If you grew up like me you probably were very rarely allowed sugary junk cereal. Anything that came from a brightly colored box with some sort of cartoon on it was not going to be making it into my bowl. I took this worse than some countries that lose their independence.

We were raised on the standard Cheerios, Cornflakes, Weetabix, and, if we were lucky, Honey Nut Cheerios. That’s as extravagant as our cereal choices were. A lot of the things I was seeing in commercials could not really even be considered foods. They were more facsimile foods, but that didn’t matter because I wanted them more than life itself.

Seeing Cookie Crisp commercials when you were younger was borderline abuse knowing that I would never get to have cookies for breakfast. To me, this was the very definition of utopia. A big thing would happen in the summers however when we would head north to the cabin. Our whole family would be up there sharing these cottages and my aunts and uncles were in charge of the food.

I remember almost passing out the day I saw a box of Corn Pops and Fruity Pepples on the countertop. For 9 year old me this was my dream come true. The problem for these brands was that they were 100% targeted to kids and really had no hope of cornering the adult market. Except for maybe stoned college students.

The top-selling breakfast cereals have always generally been:

  • Honey Nut Cheerios
  • Frosted Flakes
  • Honey Bunches of Oats
  • Cheerios
  • Cinnamon Toast Crunch
  • Special K
  • Mini Wheats
  • Lucky Charms

For an ‘80s kid, there are a few gold choices in there specifically Cinnamon Toast Crunch and Lucky Charms. Adults though were the main ones buying cereals but heading into the ‘80s that would change.

The Very Real Effect Of Pester Power

A kid begging and pleading for anything from a cereal to a toy can actually be very successful and it’s called “pester power“. As much as many parents don’t want to admit it, they at many times have given in to the demands of a whining child. In most cases it’s just to shut them up but children determine a HUGE part of a families spending. The most notable areas being where the family will eat, where they go on vacation, and what food products they buy.

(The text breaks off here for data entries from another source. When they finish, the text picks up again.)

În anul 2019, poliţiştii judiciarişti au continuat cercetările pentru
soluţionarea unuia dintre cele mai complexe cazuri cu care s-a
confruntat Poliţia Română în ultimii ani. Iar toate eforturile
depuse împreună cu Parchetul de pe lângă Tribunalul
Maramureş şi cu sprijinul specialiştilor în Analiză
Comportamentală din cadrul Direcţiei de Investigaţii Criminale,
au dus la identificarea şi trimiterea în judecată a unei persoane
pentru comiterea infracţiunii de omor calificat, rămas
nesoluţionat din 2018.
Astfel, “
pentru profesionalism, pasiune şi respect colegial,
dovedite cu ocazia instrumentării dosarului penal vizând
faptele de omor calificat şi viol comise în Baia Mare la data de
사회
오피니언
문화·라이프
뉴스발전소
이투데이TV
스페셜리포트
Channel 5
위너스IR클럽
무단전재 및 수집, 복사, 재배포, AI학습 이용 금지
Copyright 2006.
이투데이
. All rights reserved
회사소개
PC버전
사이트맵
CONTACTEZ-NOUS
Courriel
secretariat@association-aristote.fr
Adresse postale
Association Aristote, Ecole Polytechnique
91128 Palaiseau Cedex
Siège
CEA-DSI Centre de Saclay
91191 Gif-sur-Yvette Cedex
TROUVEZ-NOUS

Manufacturers are aware of this and aim to direct advertising to children as they know they are the ones that can influence a lot of the family’s purchases. McDonald’s spends more money advertising the Happy Meal than they do on adolescents and adults. And it works.

Cereal companies, and many other manufacturers, are big on using cartoon animals in their products due to the effect of anthropomorphism. This is when animals, especially cute cartoony ones, take on human traits. This really draws in children and creates a strong association with the character and ultimately the product.

The next time you’re in a grocery store check out the cereal aisle. All the kid friendly cereals are all lower down, right at a kids eye level. You may also notice that on the floor in front of all these cereals are colorful designs or creations on the floor. You may see some form of hopscotch or something that is somewhat interactive. This is to slow you down, especially your kids, and allow them to be exposed to all these cereals. Some grocery stores use those long runner mats as they tend to slow down the shopping cart that your pushing leading to more time exposed to the products.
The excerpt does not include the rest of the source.